3) Sur la base d’un court chapitre du livre du père Théoklitos (p. 133-145), l’auteur de l’introduction soutient dans la troisième partie de celle-ci que l’auteur du « Corpus areopagiticum » serait Denys l’Aréopagite lui-même, le disciple de saint Paul. Or aucun scientifique ne soutient plus aujourd’hui cette identification (la thèse de Ch. M. Stang – « No longer I: Dionysius the Areopagite, Paul and the Apophasis of the Self » – , qui fait exception, ne paraît guère sérieuse). Les écrits aréopagitiques sont en effet cités pour la toute première fois au VIe siècle par le théologien monophysite Sévère d’Antioche (465-538), et ces écrits comportent des termes qui n’existaient pas avant les controverses christologiques qui ont suivi le concile de Chalcédoine (451), ce qui amène à situer leur origine à la fin du Ve siècle ou au début du VIe siècle et dans un milieu syrien. Il est en tout cas invraissemblable que si ces écrits étaient contemporains de saint Paul et dus à un disciple de celui-ci, aucun Père (y compris Cyrille d’Alexandrie qui aurait eu grand besoin de s’y référer) ne les ait cités avant Sévère ni commentés avant Jean de Scythopolis (première moitié du VIe siècle). Cela n’enlève rien à la valeur de ces écrits dont saint Maxime le Confesseur a montré la parfaite orthodoxie face aux monophysites qui en invoquaient l’autorité à leur profit, et qui ont été reçus dans la suite des siècles parmi les grands textes de référence de la littérature patristique. Et cela n’exclut pas qu’ils aient pu être l’expression écrite, à un moment donné, d’une tradition orale remontant au disciple de saint Paul et ayant franchi plusieurs siècles.
L’auteur de l’introduction a en revanche parfaitement raison de critiquer l’idée selon laquelle les écrits aréopagitiques seraient sous l’emprise directe d’une influence néoplatonicienne. Le P. Alexander Golitzin, ancien moine de Simonos-Pétra devenu récemment évêque aux États-Unis, a montré dans sa remarquable thèse « Et intoibo ad altere Dei » publiée en anglais dans la collection « Analekta Vlatadôn », que l’influence des Cappadociens est sur le corpus aréopagitique bien plus forte que celle du néoplatonisme. Et j’ai, dans ma « Théologie des énergies divines », soutenu l’hypothèse que l’auteur du corpus aurait été en réalité un adversaire du néo-platonisme qui aurait usé d’une partie du langage de celui-ci comme d’un cheval de Troie en vue d’en christianiser le sens, opérant ainsi de l’intérieur une rectification de la pensée néo-platonicienne permettant non seulement de la rendre autant que possible compatible avec la pensée chrétienne mais encore de l’intégrer à elle.
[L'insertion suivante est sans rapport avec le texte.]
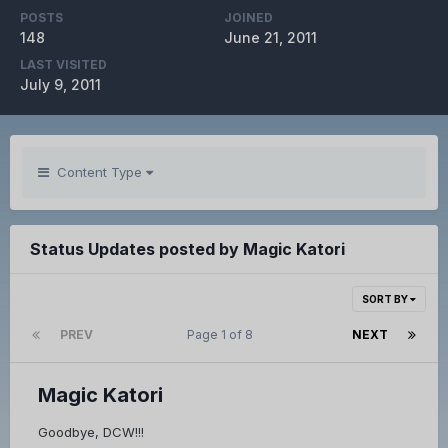
POSTS
JOINED
148
June 21, 2011
LAST VISITED
July 9, 2011
Content Type
Status Updates posted by Magic Katori
SORT BY
PREV
Page 1 of 8
NEXT
Magic Katori
Goodbye, DCW!!!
C’est aussi l’avis de patrologues aussi divers que V. Lossky, A. de Halleux, C. Pera, P. Scarzzoso, E. von Ivanka ou D. Bradshaw.
Quoi qu’il en soit, l’interprétation des œuvres de Denys a toujours constitué au cours des siècles une pierre de touche pour l’orthodoxie ; non seulement la controverse dite palamite est en partie née d’un désaccord sur la façon de comprendre Denys, mais les divergences d’interprétation de la pensée même de saint Grégoire Palamas en sont tributaires.
L’auteur de l’introduction a raison de souligner que la pensée augustinienne est marquée par une forte influence néoplatonicienne (voir entre autres : M. F. Sciacca, « Saint Augustin et le néoplatonisme »; Régis Jolivet, « Saint Augustin et le néoplatonisme chrétien »; L. Grandgeorge, « Saint Augustin et le néoplatonisme ») et que le thomisme est en grande partie structuré par un aristotélisme réinterprété dans le cadre du néoplatonisme (voir en particulier P. Faucon o. p., « Aspects néo-platoniciens de la doctrine de saint Thomas d'Aquin »), et que c’est surtout sous l’influence des théologiens latins que l’idée du caractère néoplatonicien de la théologie de Denys a été imposée à l’Occident. Aujourd’hui encore, les fondamentalistes thomistes (comme Antoine Lévy dans un article violemment antipalamite du dernier numéro de la revue « Istina », laquelle, après son changement de direction, renoue avec une vieille tendance) en viennent à considérer faussement, à travers la pensée de Thomas d’Aquin prise comme une référence absolue, le néoplatonisme comme une dimension essentielle et inaliénable de la pensée patristique.